The image looks distorted from the because the massive size of the cluster itself is able to display strong gravitational lensing. This is a phenomenon where gravity if it is strong enough from the cluster, can bend light. ESA explains this as an effect that is similar to the way a wine glass' base distorts light coming through it.

This lensing effect can be rather clearly seen where curved streaks make the image take circular shapes toward the centre of the frame. It is possible for astronomers to use the way the galaxies are distorted to calculate the actual mass of said cluster and this includes the mass of the dark matter in it, says the ESA. Since it works like a lens, it makes it possible to look deep into the Universe, more than otherwise possible. Gravitational lensing magnifies the view of galaxies and gives an enlarged view of the night sky.

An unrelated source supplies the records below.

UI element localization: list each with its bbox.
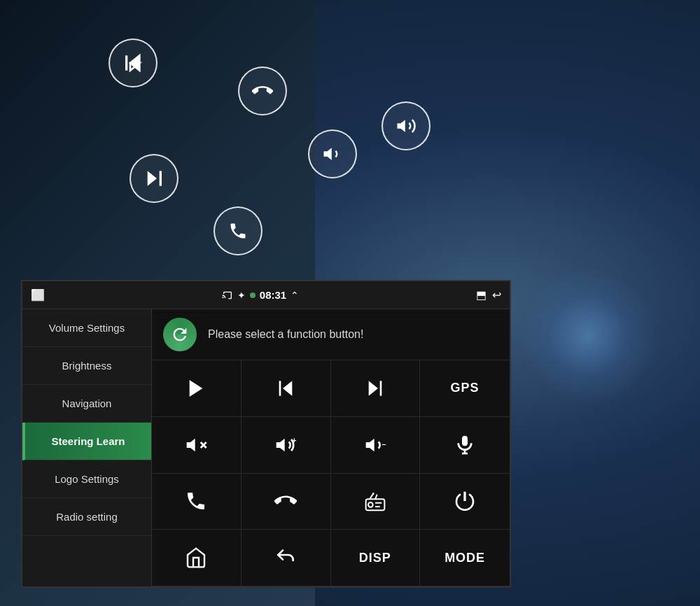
float-volume-down-icon bbox=[308, 129, 357, 178]
sidebar-item-brightness[interactable]: Brightness bbox=[22, 347, 151, 385]
mode-button[interactable]: MODE bbox=[420, 530, 510, 586]
sidebar-item-radio-setting[interactable]: Radio setting bbox=[22, 498, 151, 536]
phone-pickup-button[interactable] bbox=[241, 474, 331, 530]
phone-call-button[interactable] bbox=[152, 474, 241, 530]
power-button[interactable] bbox=[420, 474, 510, 530]
sidebar-item-steering-learn[interactable]: Steering Learn bbox=[22, 423, 151, 460]
status-bar-center: ✦ 08:31 ⌃ bbox=[45, 288, 476, 302]
home-rect-icon: ⬜ bbox=[31, 288, 45, 302]
svg-marker-17 bbox=[366, 438, 374, 451]
status-time: 08:31 bbox=[260, 289, 286, 301]
home-button[interactable] bbox=[152, 530, 241, 586]
svg-point-23 bbox=[368, 502, 373, 507]
svg-rect-19 bbox=[462, 435, 468, 446]
microphone-button[interactable] bbox=[420, 417, 510, 474]
window-icon[interactable]: ⬒ bbox=[476, 288, 486, 302]
sidebar-item-volume-settings[interactable]: Volume Settings bbox=[22, 309, 151, 347]
radio-button[interactable] bbox=[331, 474, 421, 530]
status-bar: ⬜ ✦ 08:31 ⌃ ⬒ ↩ bbox=[22, 281, 510, 309]
bluetooth-icon: ✦ bbox=[237, 290, 246, 301]
float-volume-up-icon bbox=[382, 101, 430, 150]
svg-text:−: − bbox=[382, 439, 386, 448]
right-panel: Please select a function button! bbox=[152, 309, 510, 586]
sidebar-item-logo-settings[interactable]: Logo Settings bbox=[22, 460, 151, 498]
status-bar-right: ⬒ ↩ bbox=[476, 288, 501, 302]
float-phone-call-icon bbox=[214, 206, 262, 255]
function-button-grid: GPS + bbox=[152, 360, 510, 586]
float-skip-forward-icon bbox=[130, 154, 178, 203]
mute-button[interactable] bbox=[152, 417, 241, 474]
header-instruction-text: Please select a function button! bbox=[208, 328, 363, 341]
svg-marker-15 bbox=[276, 438, 285, 451]
refresh-button[interactable] bbox=[163, 318, 197, 351]
next-track-button[interactable] bbox=[331, 360, 421, 417]
sidebar: Volume Settings Brightness Navigation St… bbox=[22, 309, 152, 586]
back-arrow-button[interactable] bbox=[241, 530, 331, 586]
prev-track-button[interactable] bbox=[241, 360, 331, 417]
disp-button[interactable]: DISP bbox=[331, 530, 421, 586]
floating-icons-container bbox=[0, 0, 700, 294]
svg-marker-12 bbox=[187, 438, 195, 451]
svg-marker-8 bbox=[283, 381, 292, 395]
volume-up-button[interactable]: + bbox=[241, 417, 331, 474]
main-ui-panel: ⬜ ✦ 08:31 ⌃ ⬒ ↩ Volume Settings Brigh bbox=[21, 280, 511, 588]
svg-text:+: + bbox=[292, 436, 296, 444]
header-row: Please select a function button! bbox=[152, 309, 510, 360]
svg-rect-11 bbox=[380, 381, 382, 395]
svg-marker-3 bbox=[398, 120, 405, 132]
status-bar-left: ⬜ bbox=[31, 288, 45, 302]
svg-marker-6 bbox=[324, 148, 332, 160]
dot-indicator bbox=[250, 293, 255, 298]
svg-point-26 bbox=[372, 493, 374, 495]
gps-button[interactable]: GPS bbox=[420, 360, 510, 417]
cast-icon bbox=[222, 288, 233, 302]
float-skip-back-icon bbox=[108, 38, 158, 87]
svg-marker-7 bbox=[190, 380, 203, 397]
svg-marker-4 bbox=[148, 171, 157, 185]
float-end-call-icon bbox=[238, 66, 287, 115]
main-content: Volume Settings Brightness Navigation St… bbox=[22, 309, 510, 586]
svg-marker-10 bbox=[369, 381, 378, 395]
chevron-up-icon: ⌃ bbox=[290, 290, 299, 301]
volume-down-button[interactable]: − bbox=[331, 417, 421, 474]
svg-rect-9 bbox=[279, 381, 281, 395]
play-button[interactable] bbox=[152, 360, 241, 417]
sidebar-item-navigation[interactable]: Navigation bbox=[22, 385, 151, 423]
back-nav-icon[interactable]: ↩ bbox=[492, 288, 501, 302]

This is one of the ways in which some of the most distant galaxies in the Universe were spotted, notes the ESA.

Gravitational lensing
This NASA/ESA Hubble Space Telescope image contains a veritable mix of different galaxies, some of which belong to the same larger structure: At the middle of the frame sits the galaxy cluster SDSS J1050 0017ESA/Hubble & NASA, CC BY 4.0; Acknowledgement: Judy Schmidt

Launch number 100 of the Ariane 5 V243 rocket

The European launch vehicle Ariane 5 V243 just made its 100th flight this week. It lifted a dual payload, carrying the Horizons 3e and Azerspace-2/Intelsat 38 telecommunications satellites from the European Spaceport's ELA-3 launch zone. Arianespace is also likely to be the company that will launch the ExoMars rover in 2020 as well.

Arianespace launch vehicle
Ariane 5 V243 ascends from the European Spaceport's ELA-3 launch zone on its 100th flightESA/CNES/Arianespace

The Italian landscape as seen from space

The Copernicus Sentinel-1B satellite made this stunning image over central Italy. Seen in this image are the Apennine Mountains in the top right and the Avezzano plain in the centre-right—a former lake bed. The image was taken in false colour and it captures the sheer diversity of the region, notes the report.

Dual-polarisation radar technology makes the land surface look green and the built-up areas, like Rome, take red and pink hues. Agricultural fields are seen in combinations of blue and violet.

Italy from space
Sentinel-1's radar technology can provide images with a resolution of 10 m and within hours of acquisition to aid emergency response. This imagery can support impact assessments for many types of hazard including floods and earthquakesProcessed by ESA, CC BY-SA 3.0 IGO

Hayabusa2 and asteroid Ryugu

One of the biggest space events of the year happened last week on 21 September. At a distance of 280 million km from Earth, Japanese asteroid hunter Hayabusa2 landed on asteroid Ryugu. After 4 years in flight, the 1.5 square metre spacecraft captured this image as it approached this 4.6 billion-year-old asteroid.

Operated by the Japanese Space Agency (JAXA), and supported in part by ESA's Estrack Malargüe deep-space tracking station, the spacecraft has four small landers designed to investigate the asteroid's surface. They will each land on the space rock and hop from place to place, taking full advantage of the low gravity situation and explore it thoroughly, notes the report.